I am having some difficulties in getting the backpropagation to work while training a custom hyper network. The training epoch looks like this:
for epoch in trange(1, num_epochs + 1, desc="Training"):
for i, batch in enumerate(tqdm(dataloader, desc='Epoch', leave=False)):
data, shifteddata, labels = batch
weights, embedding, preds = model(data)
# reconstruction_loss
transformer_model.init_weights_hyper(weights)
_,transformer_loss = transformer_model(data, shifteddata)
transformer_loss = transformer_loss.mean()
wandb.log({"Reconstruction loss:": transformer_loss.item()}, epoch+1)
classification_loss = F.cross_entropy(preds, labels)
wandb.log({"Classification loss:": classification_loss.item()}, epoch+1)
model.zero_grad()
loss = lambda_v*classification_loss + (1-lambda_v)*transformer_loss
loss.backward()
torch.nn.utils.clip_grad_norm_(model.parameters(), 1.0)
optimizer.step()
lr_scheduler.step()
The hyper network has two different objective functions; one that calculates the classification loss in a bottleneck layer, and another main loss that is given by how well/bad the learning network (in this case how a transformer performs on the same data).
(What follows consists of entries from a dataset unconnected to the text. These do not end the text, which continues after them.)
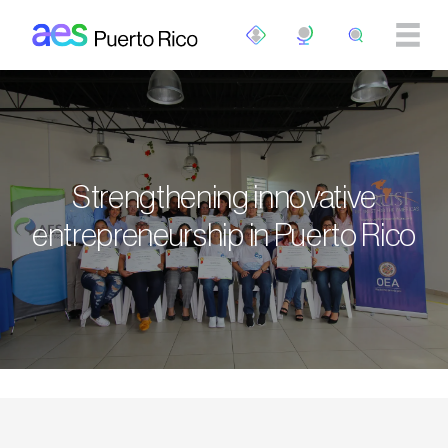
Skip to main content
Strengthening innovative
entrepreneurship in Puerto Rico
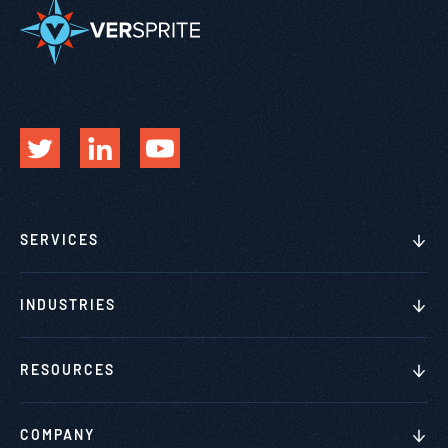
SERVICES
INDUSTRIES
RESOURCES
COMPANY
The problem arises when looking at the gradients while propagating the loss backwards. When I look at the graphs on wandb.ai, it seems that all the nodes after the classification head have been disconnected from the computation graph, and no gradients exist at all for them. This does not make sense because the error is being propagated from the output that comes after the classification head, so I see no reason why they should have been disconnected.
The hyper network looks like this:
class hyperNetwork(nn.Module):
def count_params(self, model_params):
model = GPT(model_params['vocab_size'],model_params['n_embd'],model_params['n_layer'],model_params['block_size'])
gpt_params = 0
for i, j in enumerate(model.named_parameters()):
if j[0]=='pos_emb':
continue
else:
gpt_params = gpt_params + np.prod(j[1].shape)
return gpt_params
def __init__(self, vocab_size, GPT_params, encoder_params, decoder_params):
super().__init__()
self.vocab_size = vocab_size
self.encoder_params = encoder_params
## initialize the multiscale transformer
self.encoder = MultiScaleTransformer(self.vocab_size, encoder_params['embed_dim'], encoder_params['hidden_dim'], encoder_params['num_heads'], encoder_params['num_layers'], encoder_params['num_classes'], encoder_params['projection_dim'], encoder_params['classification_head'])
# this GPT is never used, it is just used to find the number of parameters to initialize
self.required_params = self.count_params(GPT_params)
self.decoder = Decoder(self.required_params)
def forward(self, x, target=None):
if self.encoder_params['classification_head'] == True:
labels, embedding = self.encoder(x)
weights = self.decoder(labels)
return weights, embedding, labels
else:
embedding = self.encoder(x)
weights = self.decoder(embedding)
return weights, embedding
As a sanity check, I removed the transformer model, and used a dummy loss function that depends directly on the output of the final layer of the hyper network; and there the gradients are definitely being preserved. I imagine somehow the graph is getting disconnected when I’m initializing the weights of the transformer, but I’m not sure what the issue is. The code for initializing the weights looks like this:
def init_weights_hyper(self, weights):
W = weights.clone()
idx = 0
for name,param in self.named_parameters():
if name=='pos_emb':
continue
else:
data_size = param.data.shape
values_reqd = np.prod(data_size)
w_idx = weights[0,idx:idx+values_reqd]
idx = idx+values_reqd
param.data = nn.parameter.Parameter(w_idx.reshape(param.data.shape))
Does anyone have any idea about what I’m doing wrong in the training?